- fala-me de histórias de amor.
- queres saber uma minha?
- conta-ma, tenho tempo; fala-me de uma história tua ou fala-me só de histórias de amor.
- não é bem uma história que tenho para te contar, é mais uma lição.
- serve perfeitamente.
- (...) e no fim, ela seguiu em frente com a vida dela como se eu não tivesse existido. E eu, andei por muito tempo a bater com a cabeça nas paredes porque não conseguia seguir em frente. Pensava muito nela, sabes? Foi duro. Muito. Mas consegui ultrapassar. Hoje estou mais crescido e talvez tenha aprendido uma grande lição: a de que não se deve entregar a ninguém o coração de bandeja. Podemos vir a magoar-nos muito, embora sempre acabe por passar.
- obrigada pela história. E, sim, eu acho que todos vamos aprendê-lo, de uma forma ou de outra, que de bandeja não se deve entregar aquele que por desígnio de loucura ou mero acaso é o nosso órgão vital. Por uma razão que me é em parte ainda desconhecida, parece que não sabemos viver sem ele; ainda que com tanto tombo, o meu desça muitas vezes ao estômago.
- é bem verdade, mas eu pensava que era já tao crescido e cometi um erro destes.

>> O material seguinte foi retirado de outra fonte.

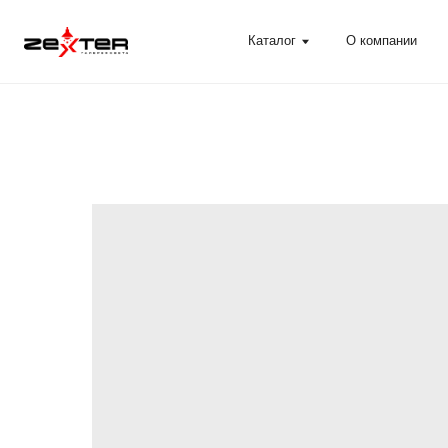
Каталог
О компании
Помощ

- às vezes, vemos o mundo já de muito alto, que de tão alto que estamos e de tão crecidos que somos, esquecemo-nos o quanto as rasteiras nos atraiçoam. Mas, ultrapassamos sempre. Fazemos do coração vísceras, fazemos do orgulho tábua de salvação, fazemos do vazio atulho. Fazemos o que for preciso para sair desse buraco onde nos afundamos cada vez mais, mas o buraco desfaz-se tanto que às vezes paramos simplesmente e içamos o braço. Que nos puxem se quiserem.
- tens razão.
- adiante, sabes qual é o teu problema nos corações? É que o teu tem pele de bebé. E os da maioria têm pele seca. As pessoas são assim: esquecem-se de os hidratar. E quando tentam dar-te um banho de afecto esquecem-se que tu precisas de johnson, para não arder nos olhos. Talvez porque elas já se habituaram a qualquer um, já usam até aqueles que não lhe são indicados. Para mim é assim.
- uau, aplica-se mesmo.
- já o meu problema é ter um coração cor-de-rosa. É estranho. Têm medo de tocar. Às vezes, esticam a mão de medo. Ficam como os patos quando lhes estendes um pedaço de pão, numa postura ambivalente, esticam o bico e afastam o rabo. É mais estranho que o meu coração, mas isto digo-o eu. O pior é que neste jogo do chega-afasta, deixam muitas vezes cair o meu delicado cor-de-rosa. E para mim, o coração é para agarrar com as duas mãos. Com os pés se for preciso, junto à barriga, mesmo que ele te faça cócegas; porque as borboletas, mais dia menos dia, vão sair-te pela boca e tu vais querer continuar a sentir-lhe o gosto. A sentir esse frenesim na pele.
- sabes, eu começo a pensar que não existe uma pessoa que saiba cuidar do meu coração, realmente, como deve ser. Desferem sempre algum machucado. E isso deixa-me um bocado triste.
- e eu ainda acho que muita gente usa Johnson. Tens de cheirar, pôr o nariz no ar para ver. E quando abrires os olhos só para confirmar, tens de sentir na pele. E quando tocares na pele, tens de trabalhar o paladar. Não tens de usar ou oferecer todos os teus sentidos de bandeja, não tens que mostrar o teu baralho todo. Tens de deixar que por um, ela aceda ao outro, e que os trunfos sejam lançados não como isca que furta o rio mas como presente que se lança ao mar. Mas tu vais saber fazê-lo.